Reflections On: Meeting Tim Kaine and Chris Dodd

On April 8th, 2016, I had the pleasure of Senator Tim Kaine of Virgina at Harvard’s Center for Public Leadership. In 1998, four years after being elected to the Richmond, Virginia City Council, he was elected Mayor of Richmond by his colleagues, spending seven terms on the council, including two as Mayor. In 2001, he ran for Lieutenant Governor of Virginia and won 50.35% of the vote, being inaugurated on January 12, 2002, with Mark Warner. In this position, he would also serve as President of the Virginia Senate. In 2005, he ran and won becoming the 70th Governor of Virginia, succeeding Warner, who ran and won for United States Senate, and stayed until 2010, because of term-limits in the Virginia Constitution. On January 31st, 2006, he gave the Democratic response to President George W. Bush’s Sixth State of the Union Address. In 2008, he was a possible Vice Presidential candidate for Barack Obama, but wasn’t chosen. In 2009, until 2011, he was the Democratic National Chairman at the request of President Obama. Following Senator Jim Webb’s decision not to seek re-election, Kaine announced his candidacy, facing former Republican United States Senator and Governor George Allen in the General Election. He was sworn in for a six-year term on January 3, 2013, reunited him with Warner. (Source for the first, and the second, pictures.)

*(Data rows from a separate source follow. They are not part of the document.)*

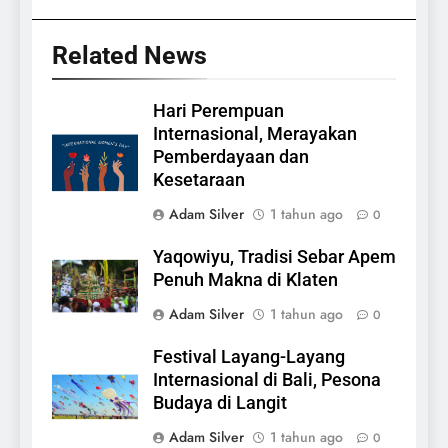
Related News
Hari Perempuan
Internasional, Merayakan
Pemberdayaan dan
Kesetaraan
Adam Silver
1 tahun ago
0
Yaqowiyu, Tradisi Sebar Apem
Penuh Makna di Klaten
Adam Silver
1 tahun ago
0
Festival Layang-Layang
Internasional di Bali, Pesona
Budaya di Langit
Adam Silver
1 tahun ago
0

With Senator Chris Dodd at Harvard’s Institute of Politics.

Having met one-half of the main sponsors of the Dodd-Frank Act (Congressman Barney Frank, the main House sponsor), it made sense to meet the other half, Senator Chris Dodd, the main Senate sponsor.


Thomas J. Dodd at Nuremberg.

Dodd is the son of former one-time Congressman and United States Senator Thomas J. Dodd.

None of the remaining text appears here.